▶ [WORK REQUEST] Would you show every line from the records that holds "till"?

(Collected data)
- - - - - - -

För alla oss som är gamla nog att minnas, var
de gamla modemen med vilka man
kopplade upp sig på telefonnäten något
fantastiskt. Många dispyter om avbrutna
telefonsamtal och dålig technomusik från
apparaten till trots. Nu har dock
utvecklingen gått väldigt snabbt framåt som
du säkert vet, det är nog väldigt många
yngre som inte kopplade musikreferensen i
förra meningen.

- - - - - - -

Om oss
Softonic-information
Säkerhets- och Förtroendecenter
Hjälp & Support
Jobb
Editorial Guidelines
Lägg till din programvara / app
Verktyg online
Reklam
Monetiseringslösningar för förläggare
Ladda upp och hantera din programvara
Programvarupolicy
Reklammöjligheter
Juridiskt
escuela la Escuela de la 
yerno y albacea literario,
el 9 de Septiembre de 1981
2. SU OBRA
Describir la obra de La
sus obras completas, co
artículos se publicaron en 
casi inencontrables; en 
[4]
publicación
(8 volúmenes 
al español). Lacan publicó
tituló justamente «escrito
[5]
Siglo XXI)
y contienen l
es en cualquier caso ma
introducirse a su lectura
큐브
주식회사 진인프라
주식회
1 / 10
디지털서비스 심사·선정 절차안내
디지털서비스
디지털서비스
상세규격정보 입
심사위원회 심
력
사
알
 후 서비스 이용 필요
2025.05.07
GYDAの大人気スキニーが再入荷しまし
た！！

- - - - - - -

▶ [TASK OUTPUT]
apparaten till trots. Nu har dock
Lägg till din programvara / app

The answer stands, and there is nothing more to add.